■ Task to carry out
Which lines hold the string "администрации"? Copy each of them from the material below.

■ Entries shown
--------------------------------------------------
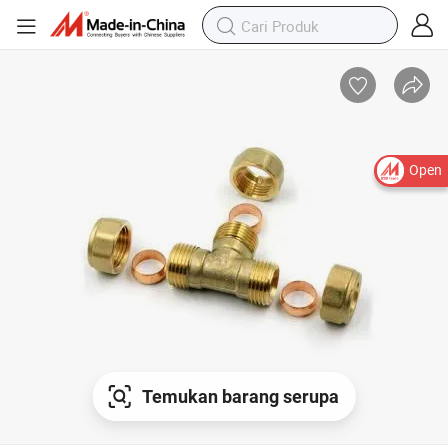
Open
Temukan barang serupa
--------------------------------------------------
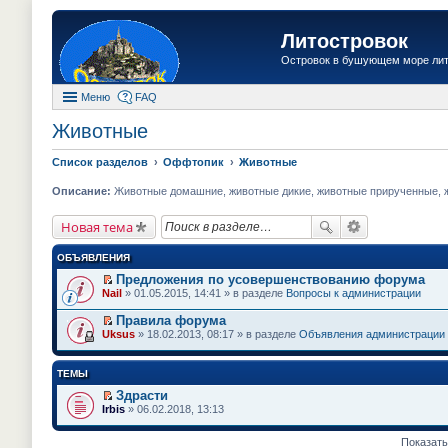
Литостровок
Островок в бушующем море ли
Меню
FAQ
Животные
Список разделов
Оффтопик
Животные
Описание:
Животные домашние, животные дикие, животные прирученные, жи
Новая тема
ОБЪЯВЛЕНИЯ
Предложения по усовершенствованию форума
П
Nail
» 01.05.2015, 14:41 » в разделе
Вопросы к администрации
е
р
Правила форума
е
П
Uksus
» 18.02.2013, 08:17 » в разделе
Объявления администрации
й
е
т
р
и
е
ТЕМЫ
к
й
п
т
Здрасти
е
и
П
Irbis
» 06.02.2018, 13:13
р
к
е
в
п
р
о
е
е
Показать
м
--------------------------------------------------
■ Written answer
Вопросы к администрации
Объявления администрации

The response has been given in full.